23/8/09

Ella.- y él

Nueve años más de vida podrían parecer mucho, pero no para ella. Un día se encontraron, y ya no tuvo que buscar más. El tiempo se había detenido para hacer de las suyas, aunque ésta vez era distinto. Caminaba despacio, pero con paso firme, observando todo a su alrededor, sin perder detalle alguno que la sorprendiera. Ya no necesitaba correr. El cielo era más azul, el aire más liviano, el sentido y la razón le seguían de la mano, no importaba si se perdía, caminaba junto a él.

Ahora era una, y miles, envuelta en ritmos. Era la chamaquita que se ensuciaba la cara al comer, la mujer que se derretía con su mirada, la adolescente de berrinches tiernos, la que se enojaba y sonreía dos segundos después, la compañera de sueños y tristezas, la reina más amada, la que no necesitaba nada más que su mano, la niña mimada, pero mimadora, la que perdía el paso de las horas cuando se trataba de él. Si, ella, la que se entregaba en cuerpo y alma sin temor a ser observada.

Y es que había encontrado el espacio exacto para sus muslos y brazos, amoldaban al cuerpo de él con perfección, como si hubiera sido hecho para ella. O al menos así lo creía. En sus sueños imaginaba que iban a otra galaxia, donde todo fue creado a partir de ellos, y su corazón les latía fuera de la piel. Después despertaba, deseando con todas sus fuerzas no dejar de brillar para él, nunca.

Ahora un sí era sí, y el no, un tal vez. Porque ya no le temía a nada, a nadie.
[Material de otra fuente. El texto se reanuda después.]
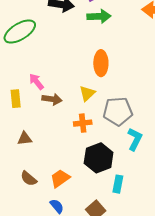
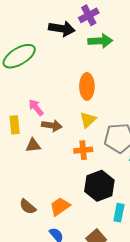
orange ellipse: (101, 63) -> (87, 86), moved
brown triangle: (25, 138) -> (33, 145), moved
Había dejado olvidada la sombra que le perseguía, en la banca de aquel parque, donde por primera vez se encontraron entre gotas de lluvia. Recordaba tan bien ese segundo en que sus miradas se volvieron una, las risas extendiendose al viento, esas que nunca se apagaron.

Las tardes eran tremendas compañeras, seguidas de cómplices noches estrelladas que no cesaban de sorprender, y si pensaba que estaba en las nubes, no era nada comparado con lo que vendría. No importaba si al día siguiente se acababa el mundo, seguiría sonriendo, le seguiría cantando.

Junto a la cama acomodaba uno a uno los recuerdos que le iban engrandeciendo el alma. Coleccionaba colores en su bolsa de mano, que ahora podía compartir con él, para pintar juntos las nubes. Antes de dormir, la arrullaba con historias donde personajes valientes y de gran corazón cruzaban mundos paralelos de aventura en aventura. Y al despertar, le regalaba la sonrisa que iluminaba el día. Lo que antes creía una estúpida locura inalcanzable, era ahora una increíble realidad de dos.

Su corazón estaba a gusto. Y murió feliz.